Festival ini menjadi wadah edukasi dan kolaborasi bagi masyarakat, UMKM, komunitas tani, serta instansi pemerintah dalam memperkuat gerakan Makassar Zero Waste dan Makassar Green City.
Program ini kini menjadi salah satu prioritas yang dijalankan Dinas Pertanian dan Perikanan (DP2) Kota Makassar dengan mengusung konsep pemanfaatan lahan sempit secara produktif melalui integrasi pertanian, perikanan, dan pengelolaan sampah organik.
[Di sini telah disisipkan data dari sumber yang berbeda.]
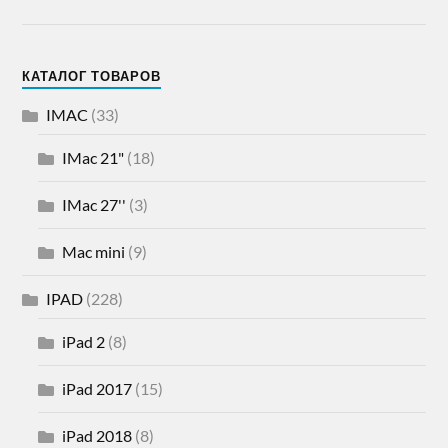
КАТАЛОГ ТОВАРОВ
IMAC
(33)
IMac 21"
(18)
IMac 27''
(3)
Mac mini
(9)
IPAD
(228)
iPad 2
(8)
iPad 2017
(15)
iPad 2018
(8)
Pemerintah Kota Makassar terus memperkuat program Urban Farming sebagai langkah strategis dalam menjaga ketahanan pangan perkotaan sekaligus meningkatkan pemberdayaan masyarakat.
Wali Kota Makassar, Munafri Arifuddin, menegaskan bahwa Urban Farming merupakan solusi adaptif bagi kota besar yang tidak memiliki lahan pertanian luas. Hal itu disampaikan saat membuka kegiatan Urban Farming yang diselenggarakan DP2 Makassar di Anjungan Pantai Losari, Senin (3/11/2025).
“Saya mengapresiasi DP2 atas langkah inovatif ini. Dengan keterbatasan lahan, kita harus mampu memaksimalkan potensi yang ada untuk memperkuat ketahanan pangan,” ujarnya
Sebagai simbol semangat menanam, DP2 menyerahkan bibit produktif kepada para camat se-Kota Makassar.
“Semoga kegiatan ini menjadi inspirasi bagi masyarakat untuk membangun pertanian perkotaan yang mandiri dan berkelanjutan,” tutup Aulia.